O percurso comunitário, exemplificado pelo AGLD e pelo ecossistema Loot, constitui um caso relevante nesta transformação. Procura responder a uma questão fundamental: quando os jogos deixam de ser controlados por programadores centralizados e passam a ser co-criados e governados pela comunidade, como devem ser desenhados os sistemas económicos, o valor dos ativos e as estruturas de governação? Por agora, esta experiência ainda está numa fase embrionária e o desfecho permanece incerto. O que é claro, contudo, é que o futuro do GameFi não pertence a projetos que apenas replicam jogos tradicionais e acrescentam recompensas em tokens, mas sim àqueles que redefinem a relação entre jogadores, ativos e jogos através de abordagens inovadoras.
FAQ
P: O que é o AGLD? Quais são as suas principais utilidades?

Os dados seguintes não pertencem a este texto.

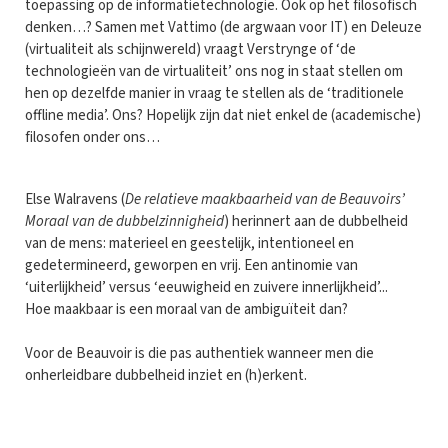
toepassing op de informatietechnologie. Ook op het filosofisch
denken…? Samen met Vattimo (de argwaan voor IT) en Deleuze
(virtualiteit als schijnwereld) vraagt Verstrynge of ‘de
technologieën van de virtualiteit’ ons nog in staat stellen om
hen op dezelfde manier in vraag te stellen als de ‘traditionele
offline media’. Ons? Hopelijk zijn dat niet enkel de (academische)
filosofen onder ons…
Else Walravens (
De relatieve maakbaarheid van de Beauvoirs’
Moraal van de dubbelzinnigheid
) herinnert aan de dubbelheid
van de mens: materieel en geestelijk, intentioneel en
gedetermineerd, geworpen en vrij. Een antinomie van
‘uiterlijkheid’ versus ‘eeuwigheid en zuivere innerlijkheid’...
Hoe maakbaar is een moraal van de ambiguïteit dan?
Voor de Beauvoir is die pas authentiek wanneer men die
onherleidbare dubbelheid inziet en (h)erkent.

O AGLD (Adventure Gold) é o token nativo ERC-20 do ecossistema Loot, distribuído por airdrop justo aos detentores de NFTs Loot em setembro de 2021. As suas principais utilidades incluem servir como token de gás da Loot Chain, moeda de liquidação interjogos no Lootverse e token de governação comunitária. Em julho de 2026, a oferta total do AGLD era de 92,83 milhões de tokens, detidos por cerca de 15 501 endereços.
P: Qual é a dimensão atual do mercado e a taxa de sobrevivência dos projetos GameFi?

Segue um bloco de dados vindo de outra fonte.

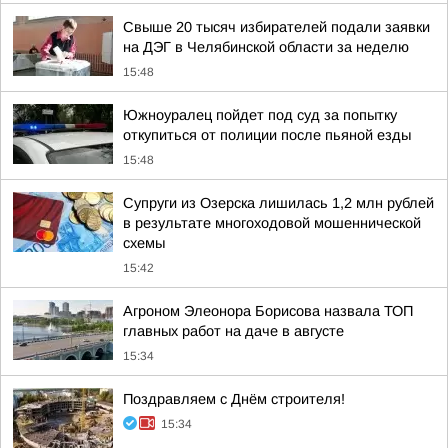
Свыше 20 тысяч избирателей подали заявки
на ДЭГ в Челябинской области за неделю
15:48
Южноуралец пойдет под суд за попытку
откупиться от полиции после пьяной езды
15:48
Супруги из Озерска лишилась 1,2 млн рублей
в результате многоходовой мошеннической
схемы
15:42
Агроном Элеонора Борисова назвала ТОП
главных работ на даче в августе
15:34
Поздравляем с Днём строителя!
15:34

Em 2026, o mercado GameFi totalizava cerca de 29,9 mil milhões $, prevendo-se um crescimento para 259,28 mil milhões $ até 2035, a uma taxa anual composta de 27%. No entanto, 93% dos projetos de gaming em blockchain cessaram atividade historicamente, com os 10% principais a concentrarem 90% dos utilizadores e do capital. No início de 2026, estavam ativos cerca de 2 000 jogos blockchain, com uma taxa de retenção mensal de apenas 12%.
P: O que é o modelo Play-to-Own? Em que difere do P2E?

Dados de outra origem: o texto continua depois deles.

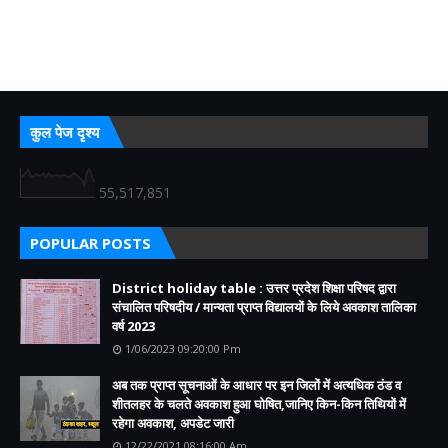
कुल पेज दृश्य
55,517,851
POPULAR POSTS
District holiday table : उत्तर प्रदेश शिक्षा परिषद द्वारा
संचालित परिषदीय / मान्यता प्राप्त विद्यालयों के लिये अवकाश तालिका
वर्ष 2023
1/06/2023 09:20:00 Pm
अब तक प्राप्त सूचनाओं के आधार पर इन जिलों में अत्यधिक ठंड व
शीतलहर के चलते अवकाश हुआ घोषित,जानिए किन-किन तिथियों में
रहेगा अवकाश, अपडेट जारी
12/22/2021 08:16:00 Am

O Play-to-Own é um novo paradigma em GameFi, evoluindo a partir do modelo "play-to-earn". A principal mudança reside no facto de os jogadores deixarem de receber recompensas em tokens transacionáveis por tarefas repetitivas, passando a adquirir verdadeira titularidade de ativos in-game, cujo valor depende da evolução do ecossistema. O P2E assenta num fluxo constante de novos utilizadores para manter o valor do token, enquanto o Play-to-Own integra a "propriedade" como parte da experiência de jogo.
P: O que é a Loot Chain? Qual o impacto no AGLD?
A Loot Chain é uma rede Ethereum Layer 2 criada pela Adventure Gold DAO com recurso ao OP Stack, especificamente desenhada para o ecossistema Loot e suportada pela infraestrutura da Caldera. O AGLD serve como token de gás nativo da Loot Chain. Esta atualização transforma o AGLD de token de governação em token de infraestrutura do ecossistema, com utilidade real, reduz os custos de desenvolvimento e interação para jogos totalmente on-chain e expande as suas aplicações.
P: Quais são os principais riscos de investir em AGLD?
Os principais riscos do AGLD incluem: a maturidade ainda precoce do ecossistema Lootverse e a incerteza quanto à sustentabilidade do valor utilitário do token; a governação comunitária pode ser menos eficiente do que estruturas centralizadas; o preço do AGLD é fortemente influenciado pelo contexto macro dos mercados cripto, tendo caído 80,04% no último ano; o sentimento de mercado é atualmente neutro, sem catalisadores claros de curto prazo. Os investidores devem compreender plenamente estes riscos e tomar decisões em função da sua tolerância ao risco.